== Data to examine ==
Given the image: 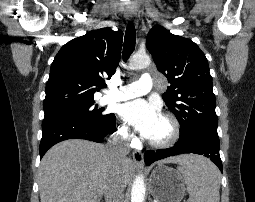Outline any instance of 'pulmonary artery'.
I'll use <instances>...</instances> for the list:
<instances>
[{
  "label": "pulmonary artery",
  "instance_id": "e3ab8cb5",
  "mask_svg": "<svg viewBox=\"0 0 255 202\" xmlns=\"http://www.w3.org/2000/svg\"><path fill=\"white\" fill-rule=\"evenodd\" d=\"M153 86L152 77L148 73L142 74L139 80L120 86L107 93L102 99L103 104L125 101L148 93Z\"/></svg>",
  "mask_w": 255,
  "mask_h": 202
}]
</instances>
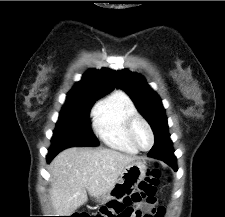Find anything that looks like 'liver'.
Returning <instances> with one entry per match:
<instances>
[{"label":"liver","mask_w":225,"mask_h":217,"mask_svg":"<svg viewBox=\"0 0 225 217\" xmlns=\"http://www.w3.org/2000/svg\"><path fill=\"white\" fill-rule=\"evenodd\" d=\"M138 158L108 148H68L50 164L52 206L58 216H70L92 197L116 184L126 165Z\"/></svg>","instance_id":"1"}]
</instances>
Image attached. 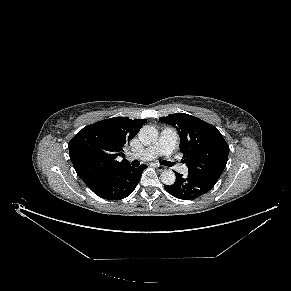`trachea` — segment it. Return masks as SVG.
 <instances>
[{
	"label": "trachea",
	"mask_w": 291,
	"mask_h": 291,
	"mask_svg": "<svg viewBox=\"0 0 291 291\" xmlns=\"http://www.w3.org/2000/svg\"><path fill=\"white\" fill-rule=\"evenodd\" d=\"M139 164H140V162L138 160H134L132 162V165H134V166H138ZM161 164L166 165V166H172V163L169 161H162Z\"/></svg>",
	"instance_id": "obj_1"
}]
</instances>
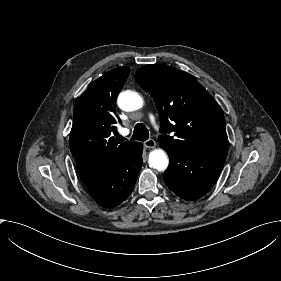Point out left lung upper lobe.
I'll use <instances>...</instances> for the list:
<instances>
[{"label":"left lung upper lobe","mask_w":281,"mask_h":281,"mask_svg":"<svg viewBox=\"0 0 281 281\" xmlns=\"http://www.w3.org/2000/svg\"><path fill=\"white\" fill-rule=\"evenodd\" d=\"M135 80L156 103L163 133L160 145L189 156L226 158L222 110L192 75L167 65H145L136 71Z\"/></svg>","instance_id":"5c2ea615"}]
</instances>
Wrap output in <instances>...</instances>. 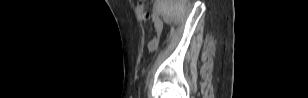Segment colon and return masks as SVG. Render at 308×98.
<instances>
[{
    "label": "colon",
    "mask_w": 308,
    "mask_h": 98,
    "mask_svg": "<svg viewBox=\"0 0 308 98\" xmlns=\"http://www.w3.org/2000/svg\"><path fill=\"white\" fill-rule=\"evenodd\" d=\"M136 10H137L139 18L142 21L146 22L148 20L149 16H148V13L145 10L144 3L143 2H138L137 6H136Z\"/></svg>",
    "instance_id": "1"
}]
</instances>
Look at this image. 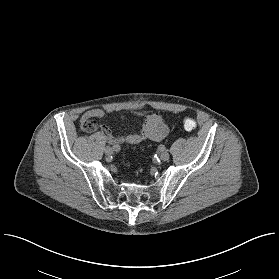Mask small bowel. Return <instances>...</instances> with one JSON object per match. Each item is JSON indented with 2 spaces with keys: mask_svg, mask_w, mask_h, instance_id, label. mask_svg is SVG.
<instances>
[{
  "mask_svg": "<svg viewBox=\"0 0 279 279\" xmlns=\"http://www.w3.org/2000/svg\"><path fill=\"white\" fill-rule=\"evenodd\" d=\"M109 110L100 108L90 109L86 111L81 117V124L89 123L92 131L96 129V125L92 122L94 118H105ZM125 119V117H122ZM102 133L108 141L114 145L121 144H138L145 140L159 141L168 134V127L165 119L161 114L153 113L145 116L141 123V128L138 133L128 135H114L110 128L106 125L100 127Z\"/></svg>",
  "mask_w": 279,
  "mask_h": 279,
  "instance_id": "obj_1",
  "label": "small bowel"
}]
</instances>
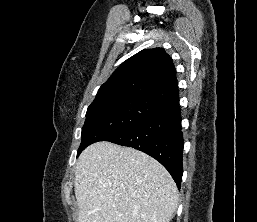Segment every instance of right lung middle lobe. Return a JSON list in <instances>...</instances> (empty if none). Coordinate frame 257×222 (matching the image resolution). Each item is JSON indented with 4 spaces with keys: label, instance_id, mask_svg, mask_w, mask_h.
<instances>
[{
    "label": "right lung middle lobe",
    "instance_id": "right-lung-middle-lobe-1",
    "mask_svg": "<svg viewBox=\"0 0 257 222\" xmlns=\"http://www.w3.org/2000/svg\"><path fill=\"white\" fill-rule=\"evenodd\" d=\"M161 108L158 103L143 99L94 100L88 107L82 128V142L77 156L88 145L108 140Z\"/></svg>",
    "mask_w": 257,
    "mask_h": 222
}]
</instances>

== About this task ==
Write out exactly the lines from the one containing "Segment every instance" through the end of the records above, both included, leaving all pictures out.

== Result ==
Segment every instance of right lung middle lobe. Return a JSON list in <instances>...</instances> (empty if none). Coordinate frame 257×222 (matching the image resolution). Each item is JSON indented with 4 spaces with keys: label, instance_id, mask_svg, mask_w, mask_h.
<instances>
[{
    "label": "right lung middle lobe",
    "instance_id": "right-lung-middle-lobe-1",
    "mask_svg": "<svg viewBox=\"0 0 257 222\" xmlns=\"http://www.w3.org/2000/svg\"><path fill=\"white\" fill-rule=\"evenodd\" d=\"M161 108L158 103L143 99L94 100L88 107L82 128V142L77 156L88 145L108 140Z\"/></svg>",
    "mask_w": 257,
    "mask_h": 222
}]
</instances>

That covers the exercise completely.